We are wanting to start a small hobby farm at our new house. I am wanting to raise Fainting, Pygmy, and maybe Alpine Goats. We ar getting goats to keep the horses company and for 4H. So, here come the questions... how big of an area do you need for lets say about 3 goats, 1 buck and 2 does? What do they eat? I also need to know about breeding and raising them. Also, how to pick "show quality" or breeding goats.

Thank you!


----------



## rrhall (Apr 27, 2011)

I will try to answer some of your questions.  We have found that the Fainting goats are easier to house and raise then a Pygmy.  The Pygmy goat is always looking for ways to get out of his pen,either by climbing or just tearing things up from fences to barn siding or anything else he can touch.  We have never had any of our other goat breeds be as destructive as our Pygmy.  I have never had a Alpine goat so I do not know anything about them, we have other milk goats and they require more maintenance if you are planing on milking them.

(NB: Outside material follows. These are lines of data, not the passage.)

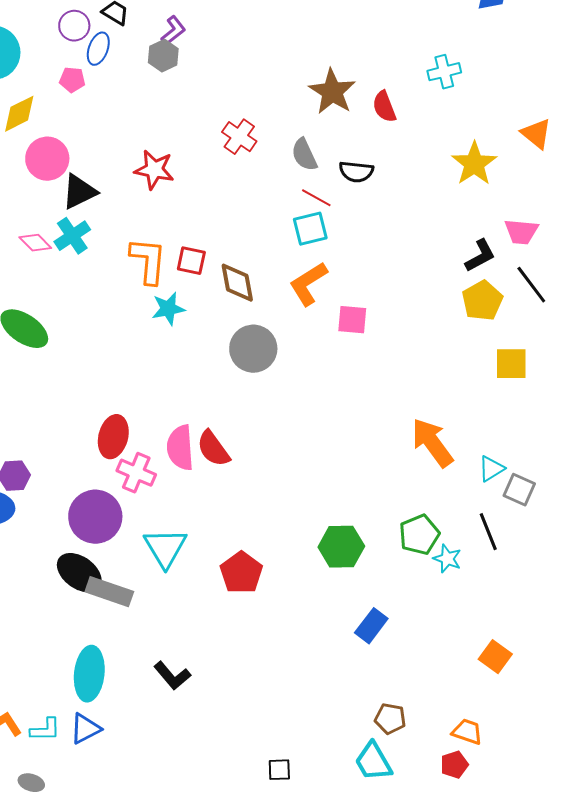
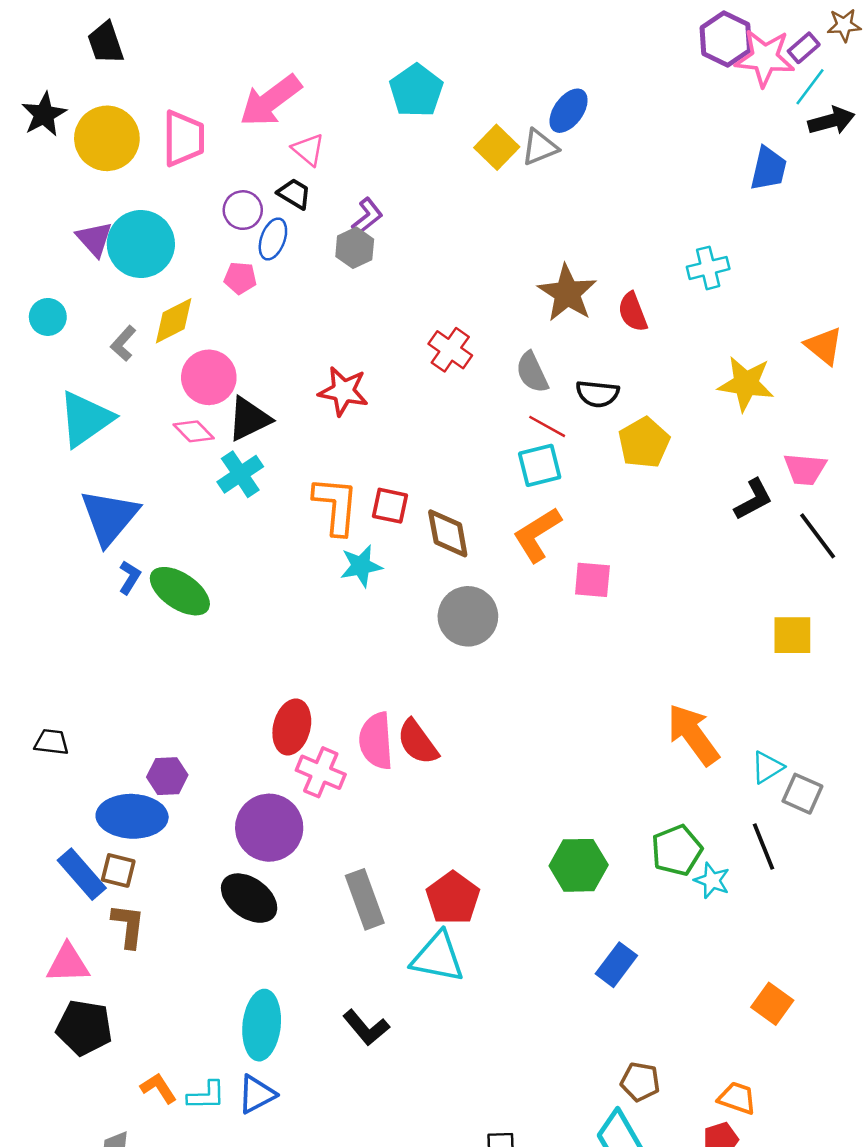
yellow star: (474, 164) -> (746, 384), turned -30
pink diamond: (35, 243) -> (194, 431), moved
yellow pentagon: (482, 301) -> (644, 443), moved
cyan triangle: (165, 548) -> (438, 957), moved, turned -48
gray rectangle: (109, 592) -> (365, 899), moved, turned 51

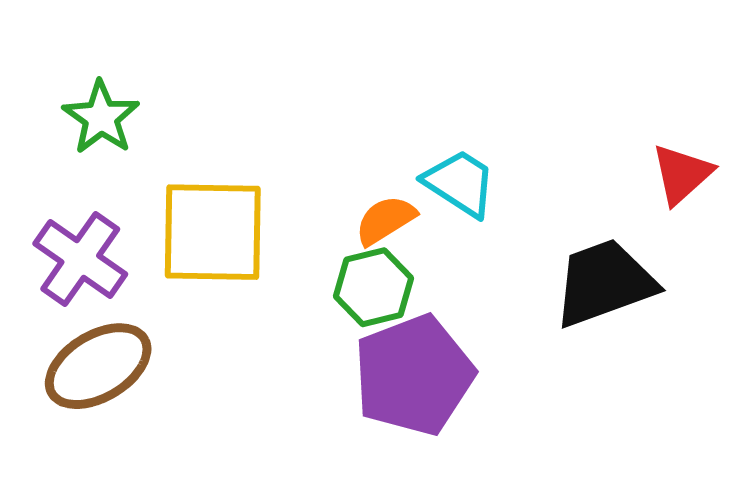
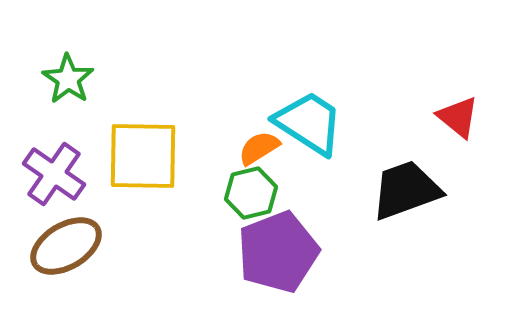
red triangle: (682, 174) -> (458, 117), turned -39
cyan trapezoid: (460, 183) -> (309, 123), size x1.4

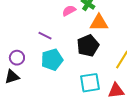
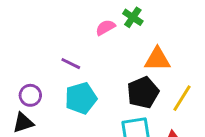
orange triangle: (99, 23) -> (157, 59), moved
black pentagon: (88, 46) -> (143, 92), moved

As for area, goats don't take as much room as a horse, but they need to be kept dry, no standing water, and out of the wind.  Keep your male and females separate until you want them bred.  Or you will have a lot of goats in a short amount of time.  Our goats are in separate barns and fenced areas.  They are herd animals, that's where our pygmy came in to keep our buck company. 

Feed a good quality hay, we bale our own hay so we have hay available 24/7, and free choice minerals.  We feed two times a day.  Your choice of feed will be determined by the type of goats you have.  Your local feed store can help you choose the best feed for you animals.  You will find everyone feeds differently, for different purposes such as showing, meat goats or dairy.

You will also have to decide horns or no horns.  We are working towards no horns.  Hope this helps.








			
				Rachel's Hobby Farm said:
			
		

> We are wanting to start a small hobby farm at our new house. I am wanting to raise Fainting, Pygmy, and maybe Alpine Goats. We ar getting goats to keep the horses company and for 4H. So, here come the questions... how big of an area do you need for lets say about 3 goats, 1 buck and 2 does? What do they eat? I also need to know about breeding and raising them. Also, how to pick "show quality" or breeding goats.
> 
> Thank you!


----------



## Rachel's Hobby Farm (Apr 27, 2011)

OK, thank you very much.


----------



## Rachel's Hobby Farm (May 9, 2011)

Yes, I would want NO horned goats. THIS FORUM IS AWESOME!  hehe


----------



## elevan (May 9, 2011)

I have to disagree that pygmies are destructive.  They get bored easily and need things to do...climb, jump off of, etc.  If not given enough space and nothing to do the pygmy will find things to do...which some can be destructive.  So give them something constructive to do with their energy.

When breeding you always want your buck to be smaller than your doe or you could have consequences at kidding time.

I know nothing about myotonics or alpines.


----------



## Rachel's Hobby Farm (May 11, 2011)

Haha, okay!


----------